My idea is a bit based on my computer programming background, where (x/2)*2 is 0 for integers. Here it is:
$$M=N=\mathbb{N_0}.$$ $$f: \mathbb{N_0} \rightarrow \mathbb{N_0}, g: \mathbb{N_0} \rightarrow \mathbb{N_0}.$$ $$f(x) = 2x, g(x) = x \div 2.$$
Thus,
$$(g\circ f)(x) = g(f(x)) = g(2x) = 2x\div 2 = x = id_\mathbb{N_0}$$ $$(f\circ g)(x) = f(g(x)) = f(x\div2) = (x\div2)\cdot2 \ne id_\mathbb{N_0}$$
Because if $f(g(1)) = f(0) = (0\div 2)\cdot2 = 0$, and $0\ne 1$, it follows that $(f\circ g) \ne id_\mathbb{N_0}$
Is my example valid?
Yes, your example is valid, and your overall argument for it is good. You have a few minor errors in details and notation, though. $\newcommand{\id}{\mathit{id}} \newcommand{\N}{\mathbb{N}}$
In your line “$(g \circ f)(x) = \cdots = x = \id_\mathbb{N}$”, the last item should be not $\id_\mathbb{N}$, but $\id_\mathbb{N}(x)$. All the earlier terms in this sequence of equalities are values of the function; $\id_\N$ refers to the whole function, not just the individual value.

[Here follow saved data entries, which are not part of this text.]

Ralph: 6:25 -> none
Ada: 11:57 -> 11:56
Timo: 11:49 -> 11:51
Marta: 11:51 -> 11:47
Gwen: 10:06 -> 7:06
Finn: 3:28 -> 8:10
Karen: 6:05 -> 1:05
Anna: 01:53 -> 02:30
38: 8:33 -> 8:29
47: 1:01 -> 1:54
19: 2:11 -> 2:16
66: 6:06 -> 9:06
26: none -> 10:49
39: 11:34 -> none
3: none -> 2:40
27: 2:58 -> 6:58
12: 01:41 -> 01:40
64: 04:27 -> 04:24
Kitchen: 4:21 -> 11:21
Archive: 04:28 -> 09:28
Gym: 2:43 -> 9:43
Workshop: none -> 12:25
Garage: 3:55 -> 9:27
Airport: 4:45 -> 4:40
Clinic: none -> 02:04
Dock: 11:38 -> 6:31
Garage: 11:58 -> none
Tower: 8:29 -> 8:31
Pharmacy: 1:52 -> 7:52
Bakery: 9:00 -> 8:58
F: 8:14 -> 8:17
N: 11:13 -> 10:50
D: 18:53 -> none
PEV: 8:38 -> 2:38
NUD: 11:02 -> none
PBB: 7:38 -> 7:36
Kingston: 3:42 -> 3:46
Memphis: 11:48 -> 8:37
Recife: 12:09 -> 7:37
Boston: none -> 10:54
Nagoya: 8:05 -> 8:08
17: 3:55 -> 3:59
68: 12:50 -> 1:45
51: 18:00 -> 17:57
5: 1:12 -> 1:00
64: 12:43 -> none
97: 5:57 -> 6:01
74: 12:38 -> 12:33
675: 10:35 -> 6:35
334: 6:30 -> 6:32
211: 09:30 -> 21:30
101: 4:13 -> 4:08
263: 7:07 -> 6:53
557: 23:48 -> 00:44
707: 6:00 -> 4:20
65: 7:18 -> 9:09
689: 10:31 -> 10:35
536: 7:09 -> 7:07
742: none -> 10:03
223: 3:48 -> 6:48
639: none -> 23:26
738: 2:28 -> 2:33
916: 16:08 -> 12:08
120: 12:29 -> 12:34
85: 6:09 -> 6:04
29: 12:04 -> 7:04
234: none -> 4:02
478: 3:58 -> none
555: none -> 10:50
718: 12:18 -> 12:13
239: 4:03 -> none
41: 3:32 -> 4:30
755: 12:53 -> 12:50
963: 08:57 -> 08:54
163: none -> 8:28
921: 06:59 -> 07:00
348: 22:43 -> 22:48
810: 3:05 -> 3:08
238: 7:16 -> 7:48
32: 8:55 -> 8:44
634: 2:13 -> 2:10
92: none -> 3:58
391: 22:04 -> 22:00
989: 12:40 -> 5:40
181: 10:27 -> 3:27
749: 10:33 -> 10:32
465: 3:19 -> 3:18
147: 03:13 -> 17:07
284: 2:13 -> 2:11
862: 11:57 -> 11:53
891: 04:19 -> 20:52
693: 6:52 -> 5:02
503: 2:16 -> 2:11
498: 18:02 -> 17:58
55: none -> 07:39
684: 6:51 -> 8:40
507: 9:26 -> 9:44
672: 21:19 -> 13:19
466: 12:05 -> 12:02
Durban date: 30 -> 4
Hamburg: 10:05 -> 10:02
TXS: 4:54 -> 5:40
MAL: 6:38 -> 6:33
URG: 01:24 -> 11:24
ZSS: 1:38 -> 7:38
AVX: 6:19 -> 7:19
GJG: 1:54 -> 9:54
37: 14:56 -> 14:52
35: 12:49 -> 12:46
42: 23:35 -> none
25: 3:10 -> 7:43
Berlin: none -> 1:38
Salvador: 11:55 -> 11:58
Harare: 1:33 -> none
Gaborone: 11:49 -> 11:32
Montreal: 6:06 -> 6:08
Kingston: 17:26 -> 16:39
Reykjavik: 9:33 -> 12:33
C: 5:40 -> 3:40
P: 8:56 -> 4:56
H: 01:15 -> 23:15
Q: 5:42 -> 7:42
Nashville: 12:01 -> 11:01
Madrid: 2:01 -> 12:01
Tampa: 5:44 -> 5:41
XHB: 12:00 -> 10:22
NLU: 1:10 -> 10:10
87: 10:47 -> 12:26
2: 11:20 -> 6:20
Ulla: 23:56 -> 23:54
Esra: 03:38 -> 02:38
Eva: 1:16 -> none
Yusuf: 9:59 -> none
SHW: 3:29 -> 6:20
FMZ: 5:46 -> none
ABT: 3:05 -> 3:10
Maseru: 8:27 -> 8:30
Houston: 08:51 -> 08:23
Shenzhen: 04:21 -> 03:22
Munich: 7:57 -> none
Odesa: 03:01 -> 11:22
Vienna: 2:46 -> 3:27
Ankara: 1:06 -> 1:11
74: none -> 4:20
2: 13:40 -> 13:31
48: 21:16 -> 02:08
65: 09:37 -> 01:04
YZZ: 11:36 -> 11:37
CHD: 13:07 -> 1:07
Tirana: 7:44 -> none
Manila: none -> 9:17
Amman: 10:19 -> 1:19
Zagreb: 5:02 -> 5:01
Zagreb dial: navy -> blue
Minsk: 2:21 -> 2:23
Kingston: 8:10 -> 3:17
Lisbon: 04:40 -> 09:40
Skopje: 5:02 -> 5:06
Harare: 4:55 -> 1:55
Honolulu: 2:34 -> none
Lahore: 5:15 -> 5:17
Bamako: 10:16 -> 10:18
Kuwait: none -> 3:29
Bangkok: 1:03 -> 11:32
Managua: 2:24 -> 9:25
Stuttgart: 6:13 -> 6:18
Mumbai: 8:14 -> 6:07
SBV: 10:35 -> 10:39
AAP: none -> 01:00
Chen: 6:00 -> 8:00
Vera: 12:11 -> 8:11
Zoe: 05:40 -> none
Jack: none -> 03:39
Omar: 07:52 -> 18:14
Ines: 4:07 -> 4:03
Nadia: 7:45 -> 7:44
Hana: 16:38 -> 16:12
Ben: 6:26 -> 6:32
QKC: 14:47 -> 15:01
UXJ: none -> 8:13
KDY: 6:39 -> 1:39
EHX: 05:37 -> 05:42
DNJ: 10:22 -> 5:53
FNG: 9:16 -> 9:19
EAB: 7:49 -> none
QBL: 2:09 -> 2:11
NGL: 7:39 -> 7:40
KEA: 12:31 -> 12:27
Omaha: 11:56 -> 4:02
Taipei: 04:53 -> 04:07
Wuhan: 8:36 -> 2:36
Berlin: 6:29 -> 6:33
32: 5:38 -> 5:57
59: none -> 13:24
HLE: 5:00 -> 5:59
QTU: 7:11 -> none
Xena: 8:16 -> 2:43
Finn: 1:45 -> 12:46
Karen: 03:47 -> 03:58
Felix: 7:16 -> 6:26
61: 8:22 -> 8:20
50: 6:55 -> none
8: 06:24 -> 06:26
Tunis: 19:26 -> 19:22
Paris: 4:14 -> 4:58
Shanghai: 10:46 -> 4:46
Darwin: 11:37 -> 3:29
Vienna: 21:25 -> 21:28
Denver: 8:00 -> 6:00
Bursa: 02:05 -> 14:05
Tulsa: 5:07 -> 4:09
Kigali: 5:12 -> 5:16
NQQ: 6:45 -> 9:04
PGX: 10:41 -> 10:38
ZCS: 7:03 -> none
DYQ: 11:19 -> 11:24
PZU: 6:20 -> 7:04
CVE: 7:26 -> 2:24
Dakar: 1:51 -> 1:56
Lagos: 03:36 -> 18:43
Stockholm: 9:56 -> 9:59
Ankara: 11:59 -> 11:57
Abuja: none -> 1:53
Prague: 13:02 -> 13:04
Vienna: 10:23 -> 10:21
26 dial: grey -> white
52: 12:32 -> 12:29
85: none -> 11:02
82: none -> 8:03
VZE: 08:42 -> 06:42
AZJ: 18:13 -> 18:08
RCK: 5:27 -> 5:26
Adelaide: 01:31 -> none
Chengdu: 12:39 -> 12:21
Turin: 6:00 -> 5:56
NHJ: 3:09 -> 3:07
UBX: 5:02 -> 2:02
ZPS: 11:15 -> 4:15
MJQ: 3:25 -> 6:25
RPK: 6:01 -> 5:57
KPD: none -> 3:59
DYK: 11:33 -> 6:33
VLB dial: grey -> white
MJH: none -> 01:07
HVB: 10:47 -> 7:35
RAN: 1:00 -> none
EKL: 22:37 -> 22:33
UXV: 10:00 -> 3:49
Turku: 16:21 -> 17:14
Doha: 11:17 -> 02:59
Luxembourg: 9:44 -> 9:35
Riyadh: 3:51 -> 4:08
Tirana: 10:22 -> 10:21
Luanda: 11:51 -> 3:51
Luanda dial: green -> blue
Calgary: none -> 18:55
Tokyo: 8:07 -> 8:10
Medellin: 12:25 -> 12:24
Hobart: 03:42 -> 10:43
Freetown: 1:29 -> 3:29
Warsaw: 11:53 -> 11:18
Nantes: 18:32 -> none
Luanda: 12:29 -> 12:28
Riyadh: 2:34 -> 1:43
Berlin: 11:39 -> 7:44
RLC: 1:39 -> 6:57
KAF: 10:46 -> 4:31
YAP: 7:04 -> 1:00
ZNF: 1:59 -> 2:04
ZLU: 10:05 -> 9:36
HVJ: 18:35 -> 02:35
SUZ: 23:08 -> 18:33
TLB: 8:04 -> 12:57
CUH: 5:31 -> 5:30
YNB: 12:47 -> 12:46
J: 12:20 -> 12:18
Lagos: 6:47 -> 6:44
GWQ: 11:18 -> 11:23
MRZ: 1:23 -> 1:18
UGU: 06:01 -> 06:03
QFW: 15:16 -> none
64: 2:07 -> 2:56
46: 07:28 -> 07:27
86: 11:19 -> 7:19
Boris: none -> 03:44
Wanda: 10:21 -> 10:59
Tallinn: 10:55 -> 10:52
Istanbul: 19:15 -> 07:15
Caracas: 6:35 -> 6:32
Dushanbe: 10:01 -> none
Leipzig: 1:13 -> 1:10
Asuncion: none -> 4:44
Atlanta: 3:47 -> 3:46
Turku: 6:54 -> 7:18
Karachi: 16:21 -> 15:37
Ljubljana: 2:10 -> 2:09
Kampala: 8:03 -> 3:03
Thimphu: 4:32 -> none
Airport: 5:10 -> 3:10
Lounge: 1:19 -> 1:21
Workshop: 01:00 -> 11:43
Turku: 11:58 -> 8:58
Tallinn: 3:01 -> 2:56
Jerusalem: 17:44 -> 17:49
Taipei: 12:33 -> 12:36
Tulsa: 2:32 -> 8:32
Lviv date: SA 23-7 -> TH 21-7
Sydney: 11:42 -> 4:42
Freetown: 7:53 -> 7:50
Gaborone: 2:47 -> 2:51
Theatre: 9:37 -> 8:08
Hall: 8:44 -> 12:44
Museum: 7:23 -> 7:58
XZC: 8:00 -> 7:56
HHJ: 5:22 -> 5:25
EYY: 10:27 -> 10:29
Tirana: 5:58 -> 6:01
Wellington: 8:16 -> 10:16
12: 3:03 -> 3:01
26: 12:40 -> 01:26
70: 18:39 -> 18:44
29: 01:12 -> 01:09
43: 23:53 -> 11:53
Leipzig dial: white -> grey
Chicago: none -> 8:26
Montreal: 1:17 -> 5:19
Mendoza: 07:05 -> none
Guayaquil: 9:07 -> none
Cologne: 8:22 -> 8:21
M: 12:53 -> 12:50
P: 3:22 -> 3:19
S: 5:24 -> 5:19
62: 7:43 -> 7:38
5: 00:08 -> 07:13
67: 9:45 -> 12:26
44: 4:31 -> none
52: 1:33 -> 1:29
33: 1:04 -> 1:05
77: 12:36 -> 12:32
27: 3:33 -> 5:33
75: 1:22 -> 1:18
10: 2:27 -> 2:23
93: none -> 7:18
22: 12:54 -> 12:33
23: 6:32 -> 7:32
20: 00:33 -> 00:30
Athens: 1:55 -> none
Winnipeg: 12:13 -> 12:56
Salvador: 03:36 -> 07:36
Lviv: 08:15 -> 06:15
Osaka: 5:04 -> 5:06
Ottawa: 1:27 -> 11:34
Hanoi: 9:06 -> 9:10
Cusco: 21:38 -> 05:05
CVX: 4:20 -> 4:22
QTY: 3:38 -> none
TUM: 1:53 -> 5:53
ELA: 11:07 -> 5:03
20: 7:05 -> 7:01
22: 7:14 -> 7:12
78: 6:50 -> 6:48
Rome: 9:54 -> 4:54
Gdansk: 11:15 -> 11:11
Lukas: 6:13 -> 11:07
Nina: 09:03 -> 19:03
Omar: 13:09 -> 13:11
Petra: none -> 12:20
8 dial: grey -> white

In the line “$(f \circ g)(x) = \cdots \neq \id_\N$”, you again need to be more careful distinguishing between whole functions and individual values. At the level of individual values, it’s not always true that $(f \circ g)(x) \neq \id_\N(x)$; there are some values of $x$, e.g. $x = 2$, that make them equal. The key point is that there are some values, e.g. $x = 3$, that make them non-equal — $(f \cdot g)(3) = 2 \neq \id_\N 3$ — which implies that as functions, $(f \cdot g) \neq \id_\N$.
As others have said, your function $x \div 2$ would usually be called $\lfloor \frac{x}{2} \rfloor$. Since you explicitly define what you mean by $x \div 2$, though, I wouldn’t really consider this an error, just an issue of style.